** Record extracts follows **
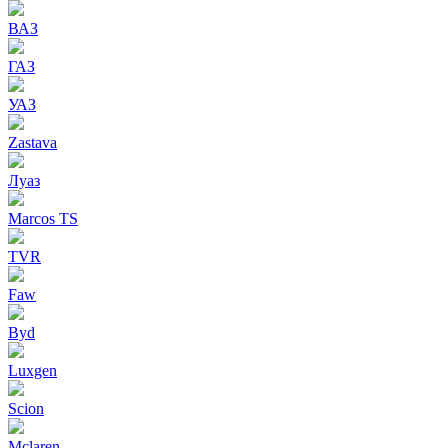
ВАЗ
ГАЗ
УАЗ
Zastava
Луаз
Marcos TS
TVR
Faw
Byd
Luxgen
Scion
Mclaren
** End of Record extracts **
Could you output every entry exactly as written, skipping the pictures?

ВАЗ
ГАЗ
УАЗ
Zastava
Луаз
Marcos TS
TVR
Faw
Byd
Luxgen
Scion
Mclaren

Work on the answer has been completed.